§ Directions for this task:
Take the lines below between the one holding "Paso 1: Configura tu catálogo de" and the one holding "diálogo con productores agrícolas, institucio", inclusive, and copy them exactly. Add nothing.

§ Provided information:
┏━━

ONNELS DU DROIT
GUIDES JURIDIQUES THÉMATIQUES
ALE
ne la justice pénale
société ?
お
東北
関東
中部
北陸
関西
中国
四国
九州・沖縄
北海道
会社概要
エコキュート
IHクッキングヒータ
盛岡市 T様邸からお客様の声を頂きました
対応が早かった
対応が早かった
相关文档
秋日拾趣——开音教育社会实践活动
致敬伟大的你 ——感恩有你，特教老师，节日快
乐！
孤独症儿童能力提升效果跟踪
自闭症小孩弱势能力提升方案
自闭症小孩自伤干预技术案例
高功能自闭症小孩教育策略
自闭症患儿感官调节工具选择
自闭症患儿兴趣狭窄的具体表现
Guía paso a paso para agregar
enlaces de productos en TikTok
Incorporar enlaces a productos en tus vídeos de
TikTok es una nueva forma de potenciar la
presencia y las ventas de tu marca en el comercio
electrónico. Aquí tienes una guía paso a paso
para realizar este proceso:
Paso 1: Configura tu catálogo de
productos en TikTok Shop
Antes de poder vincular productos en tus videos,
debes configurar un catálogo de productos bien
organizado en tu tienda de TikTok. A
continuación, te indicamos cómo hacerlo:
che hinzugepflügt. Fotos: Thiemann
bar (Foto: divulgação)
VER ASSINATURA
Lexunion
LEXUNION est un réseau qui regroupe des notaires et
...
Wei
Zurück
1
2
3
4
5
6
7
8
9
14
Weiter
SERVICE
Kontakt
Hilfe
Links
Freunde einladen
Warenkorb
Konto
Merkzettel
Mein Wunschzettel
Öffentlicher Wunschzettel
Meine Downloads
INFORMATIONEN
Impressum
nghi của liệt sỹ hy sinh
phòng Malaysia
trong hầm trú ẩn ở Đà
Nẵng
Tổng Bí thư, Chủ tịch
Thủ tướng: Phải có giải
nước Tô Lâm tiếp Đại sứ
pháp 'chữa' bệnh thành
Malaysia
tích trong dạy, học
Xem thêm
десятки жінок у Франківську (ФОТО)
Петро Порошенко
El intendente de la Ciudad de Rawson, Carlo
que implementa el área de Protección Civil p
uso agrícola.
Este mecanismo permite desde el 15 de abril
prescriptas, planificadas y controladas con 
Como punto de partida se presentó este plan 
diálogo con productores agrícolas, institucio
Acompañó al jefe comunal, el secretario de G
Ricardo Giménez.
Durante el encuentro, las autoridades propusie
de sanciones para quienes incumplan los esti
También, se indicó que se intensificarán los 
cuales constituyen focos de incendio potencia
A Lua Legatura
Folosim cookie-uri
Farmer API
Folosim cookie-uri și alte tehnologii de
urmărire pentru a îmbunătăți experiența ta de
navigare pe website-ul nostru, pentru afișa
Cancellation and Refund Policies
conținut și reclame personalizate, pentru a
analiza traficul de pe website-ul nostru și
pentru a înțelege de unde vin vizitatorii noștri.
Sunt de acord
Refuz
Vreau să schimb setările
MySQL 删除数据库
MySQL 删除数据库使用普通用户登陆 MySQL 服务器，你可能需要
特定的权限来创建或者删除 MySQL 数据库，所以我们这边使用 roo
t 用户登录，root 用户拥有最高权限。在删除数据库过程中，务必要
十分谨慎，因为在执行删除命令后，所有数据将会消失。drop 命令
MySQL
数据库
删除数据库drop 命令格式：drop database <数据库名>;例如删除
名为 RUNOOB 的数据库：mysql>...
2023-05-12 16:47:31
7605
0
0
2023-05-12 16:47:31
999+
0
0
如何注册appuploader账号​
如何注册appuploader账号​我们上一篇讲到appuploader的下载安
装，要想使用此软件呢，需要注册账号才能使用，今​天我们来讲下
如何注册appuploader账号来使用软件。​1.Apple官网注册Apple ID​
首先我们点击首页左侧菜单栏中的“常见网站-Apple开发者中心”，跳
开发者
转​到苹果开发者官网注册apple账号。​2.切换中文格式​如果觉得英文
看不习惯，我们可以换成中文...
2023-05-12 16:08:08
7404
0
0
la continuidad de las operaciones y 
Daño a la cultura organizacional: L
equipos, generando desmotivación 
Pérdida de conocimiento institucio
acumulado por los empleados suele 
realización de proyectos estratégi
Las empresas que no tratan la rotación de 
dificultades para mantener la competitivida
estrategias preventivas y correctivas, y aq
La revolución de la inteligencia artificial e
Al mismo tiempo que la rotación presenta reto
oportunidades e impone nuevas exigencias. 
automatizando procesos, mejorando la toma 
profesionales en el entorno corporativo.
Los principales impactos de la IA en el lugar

┗━━

§ Result for this exercise:
Paso 1: Configura tu catálogo de
productos en TikTok Shop
Antes de poder vincular productos en tus videos,
debes configurar un catálogo de productos bien
organizado en tu tienda de TikTok. A
continuación, te indicamos cómo hacerlo:
che hinzugepflügt. Fotos: Thiemann
bar (Foto: divulgação)
VER ASSINATURA
Lexunion
LEXUNION est un réseau qui regroupe des notaires et
...
Wei
Zurück
1
2
3
4
5
6
7
8
9
14
Weiter
SERVICE
Kontakt
Hilfe
Links
Freunde einladen
Warenkorb
Konto
Merkzettel
Mein Wunschzettel
Öffentlicher Wunschzettel
Meine Downloads
INFORMATIONEN
Impressum
nghi của liệt sỹ hy sinh
phòng Malaysia
trong hầm trú ẩn ở Đà
Nẵng
Tổng Bí thư, Chủ tịch
Thủ tướng: Phải có giải
nước Tô Lâm tiếp Đại sứ
pháp 'chữa' bệnh thành
Malaysia
tích trong dạy, học
Xem thêm
десятки жінок у Франківську (ФОТО)
Петро Порошенко
El intendente de la Ciudad de Rawson, Carlo
que implementa el área de Protección Civil p
uso agrícola.
Este mecanismo permite desde el 15 de abril
prescriptas, planificadas y controladas con 
Como punto de partida se presentó este plan 
diálogo con productores agrícolas, institucio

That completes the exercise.